A New Chapter Unfolds
Pedaal’s mandate is to replace that patchwork with a coherent system that engineers growth. Under the new model, Brompton bikes and parts will move through a centralized Canadian import and warehouse, supplied to retailers in Canadian dollars, at consistent national pricing, with predictable replenishment and domestic lead times. Warranty support and essential service parts will ship within Canada. “The last mile isn’t a theory problem,” says Eric Kamphof, co-founder of Pedaal. “We already know the solution works. But, if people can’t get the product, the use case never scales. Our first job is to make sure Brompton is here, in stock, and ready to move.”

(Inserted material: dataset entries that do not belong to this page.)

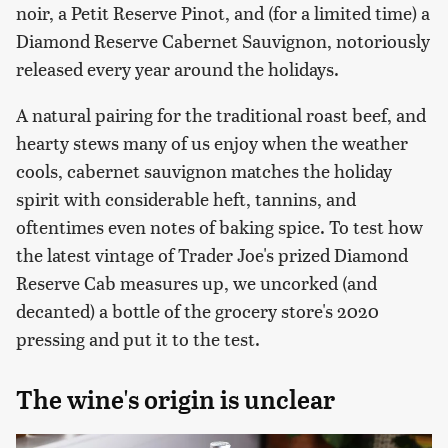
noir, a Petit Reserve Pinot, and (for a limited time) a
Diamond Reserve Cabernet Sauvignon, notoriously
released every year around the holidays.
A natural pairing for the traditional roast beef, and
hearty stews many of us enjoy when the weather
cools, cabernet sauvignon matches the holiday
spirit with considerable heft, tannins, and
oftentimes even notes of baking spice. To test how
the latest vintage of Trader Joe's prized Diamond
Reserve Cab measures up, we uncorked (and
decanted) a bottle of the grocery store's 2020
pressing and put it to the test.
The wine's origin is unclear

This approach grows out of Pedaal’s experience on both sides of the market: as a retailer and as a wholesaler. Long before Pedaal existed as a storefront, its founders were among the first to import European city bikes and cargo bikes into Canada – even founding a city bike brand – at a time when those categories barely registered in the North American market. The goal was simple: prove these bikes are serious transportation tools, model what bicycle transportation retail looks like, and give other shops the chance to build real businesses around them.
Think Smaller
This transition is backed by a significant loan from the Business Development Bank of Canada. BDC’s mandate is to strengthen Canadian businesses that build domestic capacity and long-term competitiveness, particularly in sectors that improve productivity. The United Kingdom is a preferred Canadian trading partner, a relationship that takes on added significance as Canada works to reduce its economic reliance on the United States. Supporting a centralized Canadian distribution platform for Brompton advances that mandate by rooting logistics, service, and growth inside Canada while growing more trading relationships with the UK. A big thanks to Devin at BDC for seeing the opportunity.

But, the deeper shift is about the kind of transportation Canada chooses to scale. For decades, we have imported products from a USA auto-dominant economy and built cities around them. Brompton comes from London, a city shaped by transit, density, and tight space. Scaling that product nationally opens the door to mobility solutions designed for short trips, smaller footprints, and lower congestion. If we want to be less reliant on the USA, it might begin with a bicycle.
Engineering Change
Canadian riders don’t need to be convinced about a Brompton Bicycle. In cities shaped by transit, tight storage, winter weather, and real concerns about theft, Brompton has always made practical sense. Now the brand is fully on Canadian soil, backed by financing, warehousing, and a trade-aligned pathway to the United Kingdom. This removes the friction that held growth back.

The goal is growth. As instability pushes Brompton to pull back from the USA, Canada steps forward as a stable and scalable market. Our cities are still investing in transit and active transportation. Canada’s trade relationship with the UK is aligned. And, at Pedaal, our friends across the retail network are ready. With the infrastructure finally in place, Canada drives the next phase of Brompton’s mission to engineer change.